The temperature development in each section will be a function of the gas

compression/decompression, thermal energy exchange with the surrounding, as well as the amount of liquid particles absorbing thermal energy. By regulating the amount of liquid particles in each section in accordance with thermal energy development and to thermal energy exchange with the surroundings, the temperature in each section will be able to be controlled. The regulation of the amount of liquid particles may occur by liquid particles that have collected thermal energy and transferred this to the pipe walls of the loop for thermal energy exchange being gathered in a container in connection to the plug. The liquid particles will them be in liquid phase, and can be pumped back into the gas section as liquid particles for a new cycle of thermal energy collection and thermal energy exchanger. By regulating how much liquid that is added to the gas section in spray or droplet phase, the temperature development for each section may also be controlled.

The temperature variations in the loop will influence the volume in each section as the section is moved around in the loop. By movement downwards the temperature will increase to a maximal level, but is reduced back to the starting temperature after thermal energy exchange in the lower part. By downwards movement the

temperature will decrease to a minimal level before returning to the starting temperature after thermal energy exchange in the upper part.
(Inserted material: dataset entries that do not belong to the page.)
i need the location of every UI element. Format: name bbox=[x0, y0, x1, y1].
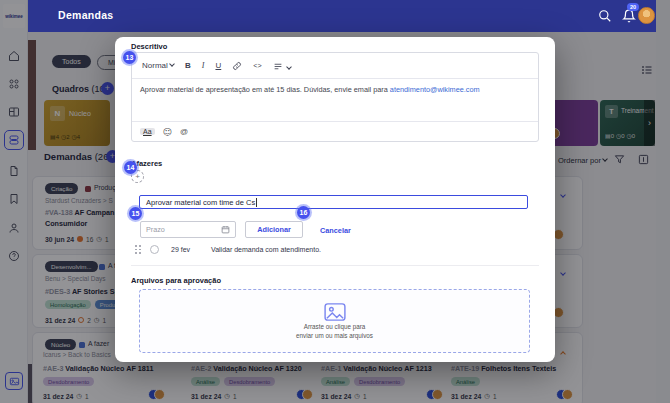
text-caret bbox=[256, 198, 257, 207]
notification-count-badge: 20 bbox=[627, 3, 639, 11]
annotation-badge-16: 16 bbox=[297, 206, 310, 219]
annotation-badge-15: 15 bbox=[129, 207, 142, 220]
cancelar-button[interactable]: Cancelar bbox=[320, 226, 351, 235]
descritivo-label: Descritivo bbox=[131, 42, 167, 51]
italic-button[interactable]: I bbox=[202, 61, 205, 70]
chevron-down-icon bbox=[286, 64, 292, 70]
image-upload-icon bbox=[324, 303, 346, 321]
underline-button[interactable]: U bbox=[215, 61, 221, 70]
emoji-button[interactable]: ☺ bbox=[163, 127, 172, 137]
editor-footer-toolbar: Aa ☺ @ bbox=[132, 121, 538, 141]
adicionar-button[interactable]: Adicionar bbox=[245, 221, 303, 238]
chevron-down-icon bbox=[169, 61, 175, 67]
calendar-icon bbox=[221, 225, 230, 234]
bold-button[interactable]: B bbox=[185, 61, 191, 70]
code-button[interactable]: <> bbox=[253, 62, 261, 70]
topbar: Demandas 20 bbox=[28, 0, 656, 32]
divider bbox=[131, 265, 539, 266]
annotation-badge-13: 13 bbox=[123, 51, 136, 64]
format-toggle-button[interactable]: Aa bbox=[140, 128, 155, 135]
page-title: Demandas bbox=[58, 9, 114, 21]
mention-button[interactable]: @ bbox=[180, 127, 188, 136]
user-avatar[interactable] bbox=[638, 7, 655, 24]
prazo-date-input[interactable]: Prazo bbox=[140, 221, 236, 238]
demand-edit-modal: Descritivo Normal B I U <> Aprovar mater… bbox=[115, 37, 555, 362]
list-button[interactable] bbox=[273, 57, 291, 75]
drag-handle-icon[interactable] bbox=[135, 245, 141, 254]
arquivos-label: Arquivos para aprovação bbox=[131, 276, 221, 285]
email-link[interactable]: atendimento@wikimee.com bbox=[390, 85, 480, 94]
todo-item-row[interactable]: 29 fev Validar demanda com atendimento. bbox=[135, 245, 321, 254]
new-task-input[interactable]: Aprovar material com time de Cs bbox=[139, 195, 528, 209]
search-icon[interactable] bbox=[598, 9, 612, 23]
todo-text: Validar demanda com atendimento. bbox=[211, 246, 321, 253]
link-button[interactable] bbox=[232, 61, 242, 71]
app-screenshot: wikimee Todos Minhas Quadros (10) + N Nú… bbox=[0, 0, 670, 403]
todo-checkbox[interactable] bbox=[150, 245, 159, 254]
rich-text-editor: Normal B I U <> Aprovar material de apre… bbox=[131, 52, 539, 142]
annotation-badge-14: 14 bbox=[124, 161, 137, 174]
editor-body[interactable]: Aprovar material de apresentação em até … bbox=[132, 79, 538, 121]
dropzone-text-line2: enviar um ou mais arquivos bbox=[296, 332, 373, 339]
todo-date: 29 fev bbox=[171, 246, 205, 253]
file-dropzone[interactable]: Arraste ou clique para enviar um ou mais… bbox=[139, 289, 530, 353]
notifications-bell-icon[interactable] bbox=[622, 9, 636, 23]
editor-toolbar: Normal B I U <> bbox=[132, 53, 538, 79]
style-select[interactable]: Normal bbox=[142, 61, 174, 70]
dropzone-text-line1: Arraste ou clique para bbox=[304, 323, 366, 330]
Since gases expand with increasing temperature a gas section will have a larger volume during the downwards motion than during rising where the temperate is lower. This volume difference will lead to that the number of plugs may be higher on the raising side than on the descending side, and thus result in a higher pressure that must be overcome in order for the contents to circulate. By substantially isothermal compression and decompression the temperature development will be limited and thus also result in a limited pressure difference between the descending side and the ascending side.
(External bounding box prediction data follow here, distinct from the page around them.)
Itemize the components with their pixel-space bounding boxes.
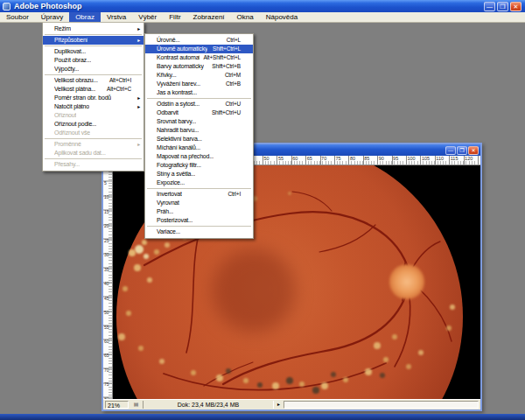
menu-item[interactable]: Odstín a sytost...Ctrl+U (145, 100, 253, 108)
zoom-level-field[interactable]: 21% (105, 401, 129, 409)
ruler-number: 25 (104, 239, 109, 243)
menu-separator (147, 226, 251, 227)
lesion-spot (374, 342, 381, 349)
lesion-spot (446, 326, 452, 331)
lesion-spot (135, 245, 144, 254)
menu-item[interactable]: Kontrast automatickyAlt+Shift+Ctrl+L (145, 53, 253, 62)
menu-item[interactable]: Expozice... (145, 178, 253, 187)
doc-maximize-button[interactable]: ❐ (457, 146, 467, 155)
menu-item[interactable]: Selektivní barva... (145, 135, 253, 144)
menu-item[interactable]: Přesahy... (43, 160, 144, 169)
menu-item[interactable]: Vyrovnat (145, 199, 253, 207)
menu-separator (147, 188, 251, 189)
menubar-item-nápověda[interactable]: Nápověda (260, 12, 304, 22)
statusbar-spacer (284, 401, 479, 409)
menu-item[interactable]: Proměnné► (43, 140, 144, 149)
menu-item-label: Stíny a světla... (157, 170, 195, 178)
menu-item[interactable]: OdbarvitShift+Ctrl+U (145, 108, 253, 117)
submenu-arrow-icon: ► (136, 36, 141, 45)
window-controls: — ❐ ✕ (482, 2, 525, 11)
status-popup-arrow-icon[interactable]: ► (276, 401, 281, 409)
ruler-number: 50 (104, 311, 109, 315)
menu-item[interactable]: Duplikovat... (43, 47, 144, 56)
ruler-number: 90 (379, 156, 384, 161)
menu-item-label: Barvy automaticky (157, 62, 204, 71)
ruler-number: 45 (104, 297, 109, 301)
menu-item[interactable]: Použít obraz... (43, 56, 144, 65)
menu-item-label: Jas a kontrast... (157, 88, 197, 97)
menu-item-label: Vyrovnat (157, 199, 179, 207)
menubar-item-výběr[interactable]: Výběr (132, 12, 163, 22)
menu-item[interactable]: Mapovat na přechod... (145, 152, 253, 161)
lesion-spot (257, 382, 262, 388)
menu-item[interactable]: Stíny a světla... (145, 170, 253, 178)
menu-item[interactable]: Poměr stran obr. bodů► (43, 94, 144, 102)
menu-item[interactable]: Úrovně...Ctrl+L (145, 36, 253, 45)
menu-item-label: Poměr stran obr. bodů (54, 94, 111, 102)
vertical-ruler[interactable]: 5101520253035404550556065707580 (103, 165, 113, 399)
menubar-item-vrstva[interactable]: Vrstva (101, 12, 132, 22)
menu-item[interactable]: Variace... (145, 228, 253, 236)
close-button[interactable]: ✕ (510, 2, 522, 11)
menu-item[interactable]: Práh... (145, 207, 253, 216)
menubar: SouborÚpravyObrazVrstvaVýběrFiltrZobraze… (0, 12, 525, 23)
menu-item-label: Velikost plátna... (54, 85, 95, 94)
menubar-item-okna[interactable]: Okna (231, 12, 260, 22)
lesion-spot (134, 264, 141, 271)
minimize-button[interactable]: — (484, 2, 495, 11)
restore-button[interactable]: ❐ (497, 2, 508, 11)
doc-close-button[interactable]: ✕ (468, 146, 479, 155)
adjustments-submenu: Úrovně...Ctrl+LÚrovně automatickyShift+C… (144, 33, 254, 239)
menu-item[interactable]: Oříznout podle... (43, 120, 144, 129)
menu-item-shortcut: Alt+Ctrl+I (106, 76, 131, 85)
menu-item[interactable]: Aplikovat sadu dat... (43, 149, 144, 158)
menu-item-label: Fotografický filtr... (157, 161, 201, 170)
menu-item[interactable]: Velikost plátna...Alt+Ctrl+C (43, 85, 144, 94)
lesion-spot (331, 372, 336, 377)
lesion-spot (144, 254, 149, 259)
menubar-item-obraz[interactable]: Obraz (69, 12, 101, 22)
menu-item[interactable]: Režim► (43, 24, 144, 33)
lesion-spot (129, 249, 136, 256)
menubar-item-soubor[interactable]: Soubor (0, 12, 35, 22)
menu-item[interactable]: Vyvážení barev...Ctrl+B (145, 80, 253, 88)
menu-item[interactable]: Jas a kontrast... (145, 88, 253, 97)
lesion-spot (383, 357, 388, 362)
menu-item[interactable]: Fotografický filtr... (145, 161, 253, 170)
menu-item[interactable]: Oříznout (43, 111, 144, 120)
menu-item[interactable]: Velikost obrazu...Alt+Ctrl+I (43, 76, 144, 85)
menu-item-label: Vyvážení barev... (157, 80, 200, 88)
taskbar[interactable] (0, 414, 525, 420)
menu-item[interactable]: Barvy automatickyShift+Ctrl+B (145, 62, 253, 71)
menu-item[interactable]: Posterizovat... (145, 216, 253, 225)
menu-item[interactable]: Přizpůsobení► (43, 36, 144, 45)
menu-item[interactable]: Natočit plátno► (43, 102, 144, 111)
submenu-arrow-icon: ► (136, 94, 141, 102)
menu-item[interactable]: InvertovatCtrl+I (145, 190, 253, 199)
menubar-item-filtr[interactable]: Filtr (163, 12, 186, 22)
menubar-item-zobrazení[interactable]: Zobrazení (187, 12, 231, 22)
menu-item[interactable]: Výpočty... (43, 65, 144, 74)
menu-separator (147, 98, 251, 99)
menu-item-label: Křivky... (157, 71, 177, 80)
menu-item-label: Přizpůsobení (54, 36, 88, 45)
menu-item[interactable]: Nahradit barvu... (145, 126, 253, 135)
lesion-spot (142, 240, 147, 245)
lesion-spot (418, 350, 424, 355)
menu-separator (45, 158, 142, 159)
menu-item-shortcut: Shift+Ctrl+L (209, 45, 241, 53)
menubar-item-úpravy[interactable]: Úpravy (35, 12, 69, 22)
ruler-number: 85 (364, 156, 369, 161)
ruler-number: 60 (104, 340, 109, 344)
ruler-number: 100 (408, 156, 416, 161)
menu-item[interactable]: Srovnat barvy... (145, 117, 253, 126)
menu-item-shortcut: Ctrl+U (222, 100, 241, 108)
doc-minimize-button[interactable]: — (445, 146, 456, 155)
document-size-readout[interactable]: Dok: 23,4 MB/23,4 MB (143, 401, 274, 409)
menu-item[interactable]: Úrovně automatickyShift+Ctrl+L (145, 45, 253, 53)
lesion-spot (138, 346, 144, 351)
menu-item[interactable]: Míchání kanálů... (145, 144, 253, 152)
menu-item-label: Natočit plátno (54, 102, 89, 111)
menu-item[interactable]: Křivky...Ctrl+M (145, 71, 253, 80)
menu-item[interactable]: Odříznout vše (43, 129, 144, 137)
The thermal energy exchanger will be connected to a pump device or an accelerator device that can drive the circulation of the contents in the loop. In addition to overcoming the pressure differentials that results from the temperature variation the pump/accelerator device must overcome the friction in the system, both from the plugs and the gas sections. With compression and decompression of the gas sections the velocity of the plugs will vary during a cycle in the loop. In the lower part the velocity will be low since the gas sections are compressed. During the rise the gas section will expand, and the velocity of the plugs will increase and reach a maximum velocity at the top of the loop. The relationship between the velocity in the bottom and the velocity at the top will be a function of the degree of compression in the system. The thermal energy exchange to an external medium will be adapted to the energy system that the thermal energy exchanger is part of. In some installations it will be an advantage to have energy exchange that is concentrated around the top and bottom of the loop. In other installations thermal energy exchange will be preferably in shorter or longer parts of the ascent and decent. The thermal energy exchanger will be able to adjust the transferal of thermal energy to the external medium by collecting thermal energy in the plugs and regulating when the thermal energy is to be transferred to the pipe walls. Each installation will have pipe walls with heat conducting abilities adapted to the energy system the installation is designed for. Thus, there will be areas where the pipe walls will be fitted with thermal insulation in order to avoid loss of thermal energy, as well as areas with thermal energy exchange where the pipe walls has good heat conduction ability to the external medium in order to avoid thermal energy loss to the surroundings the hole thermal energy exchanger will be heat insulated in order to reduce the loss of effect in the system.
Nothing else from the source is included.